Some of the decisions announced include extending benefits of concessions in fees to 605 vocational courses, so far applicable to OBCs, to Maratha students. The state also announced skill development training to three lakh students from farmers families and offered interest free loans of up to Rs 10 lakh to start new ventures and Rs 5 crore to set up hostels for Maratha students in every district. The government also announced a cabinet sub-committee headed by revenue minister Chandrakant Patil to discuss issues related to reservation with community leaders every three months.
Perhaps one of the most important announcements and the only one dealing with the community’s fundamental demands was the promise of setting up of district level committee to review the cases filed under the Atrocity Act. But these incentives didn’t quite match up to the community’s expectations.
The rally, bathed in hues of black and orange, began at 11am at Byculla zoo and ended at Azad Maidan around 5pm. But the city remained largely unaffected thanks to 2,500 traffic policemen who were helped ably by 10,000 community volunteers to ensure a smooth rally.
Protesters joined in from the city and across the state with some community members coming from as far as Tamil Nadu and Panipat to show solidarity to the cause.
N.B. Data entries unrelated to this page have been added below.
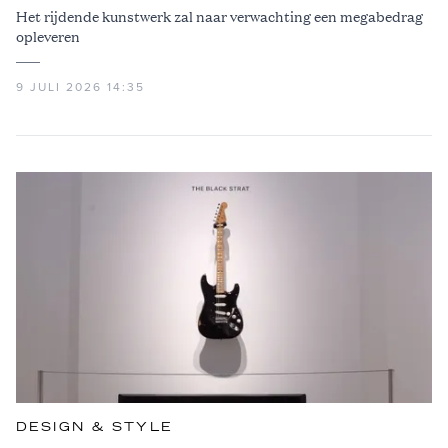
Het rijdende kunstwerk zal naar verwachting een megabedrag
opleveren
9 JULI 2026 14:35
DESIGN & STYLE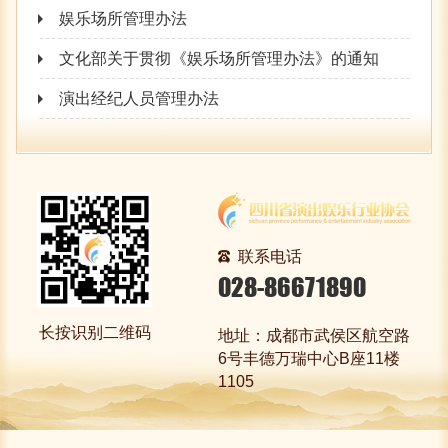
娱乐场所管理办法
文化部关于贯彻《娱乐场所管理办法》的通知
演出经纪人员管理办法
联系电话
028-86671890
长按识别二维码
地址：成都市武侯区航空路
6号丰德万瑞中心B座11楼
1105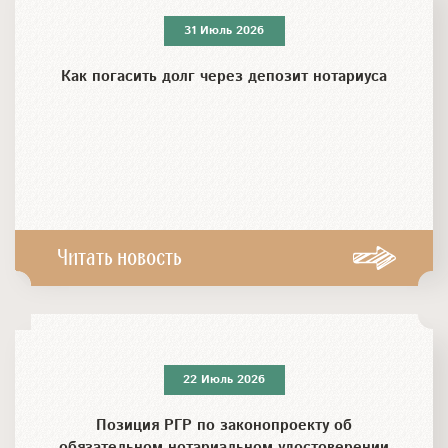
31 Июль 2026
Как погасить долг через депозит нотариуса
Читать новость
22 Июль 2026
Позиция РГР по законопроекту об
обязательном нотариальном удостоверении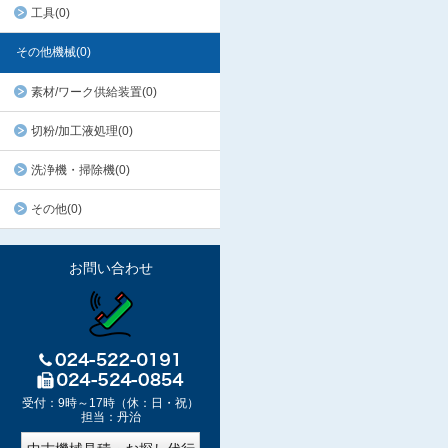
工具(0)
その他機械(0)
素材/ワーク供給装置(0)
切粉/加工液処理(0)
洗浄機・掃除機(0)
その他(0)
お問い合わせ
受付：9時～17時（休：日・祝）
担当：丹治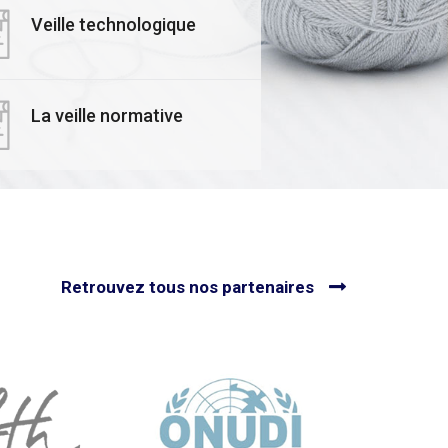
isez et valorisez
Transition : Lancem
Veille technologique
𝙧𝙚 𝙚𝙢𝙥𝙧𝙚𝙞𝙣𝙩𝙚
Officiel de ses
𝙗𝙤𝙣𝙚 avec le
Formateurs Experts
EX !
Économie Circulaire
Textile
La veille normative
utes nos actualités
Voir toutes nos actualités
Retrouvez tous nos partenaires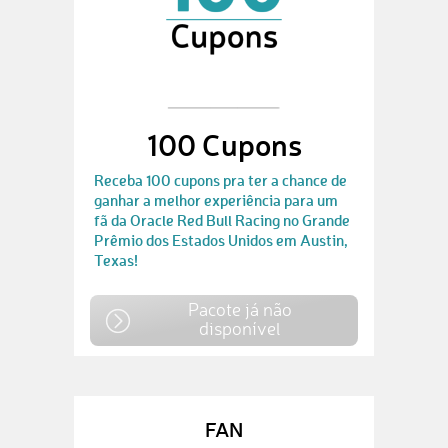
100 Cupons
Receba 100 cupons pra ter a chance de
ganhar a melhor experiência para um
fã da Oracle Red Bull Racing no Grande
Prêmio dos Estados Unidos em Austin,
Texas!
Pacote já não
disponível
FAN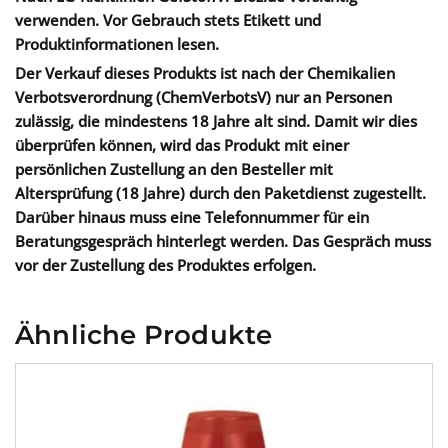
verwenden. Vor Gebrauch stets Etikett und
Produktinformationen lesen.
Der Verkauf dieses Produkts ist nach der Chemikalien
Verbotsverordnung (ChemVerbotsV) nur an Personen
zulässig, die mindestens 18 Jahre alt sind. Damit wir dies
überprüfen können, wird das Produkt mit einer
persönlichen Zustellung an den Besteller mit
Altersprüfung (18 Jahre) durch den Paketdienst zugestellt.
Darüber hinaus muss eine Telefonnummer für ein
Beratungsgespräch hinterlegt werden. Das Gespräch muss
vor der Zustellung des Produktes erfolgen.
Ähnliche Produkte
The rally reached Azad Maidan at 1pm, where 20 young girls took centrestage and addressed the crowd from the dais. And as with every other Maratha rally, another delegation of five girls went to meet the state government’s representatives, this time to Vidhan Bhavan to meet the chief minister, to discuss the community’s 22 demands. The most fundamental of these demands remains reservation for the community in jobs and education, death sentence to those accused of rape and murder of the minor girl from Kopardi and dilution of the Atrocity Act to avoid its misuse. Akshata Karande, one of the girls who addressed the crowd at Azad Maidan, said, “The government can take this rally as a threat if they can’t understand our requests. We know how to take our rights.”
Pooja More, who also spoke at Azad Maidan, said, “If you [government] can’t punish the accused for the rape and murder of the Kopardi girl, hand hem over to us.” The crowd was also made to take an oath saying they will not allow any injustice against women. However, despite the aggression, the next step for the community remains unclear and uncharted.
There was a mixed response to the sops announced by the state, a’though the initial mood at the rally after the decisions were read out by one of the girls was that of elation and celebration.
“It was disillusioning for us as the government failed to give us anything concrete. It has been pointing to the case pending in the court, but it has no answers as to when the Maharashtra State Commission for Backward Classes (MSCBC)will submit its recommendations. Similarly, the government took six months to issue an order of the appointment of Sarthi, the institution constituted for research and policy formulation for the community. There is nothing new. These are the same assurances given to us during our Nagpur march in December,” said Bhaiya Patil, one of the organisers.
The opposition in the state legislature also panned the government’s incentives.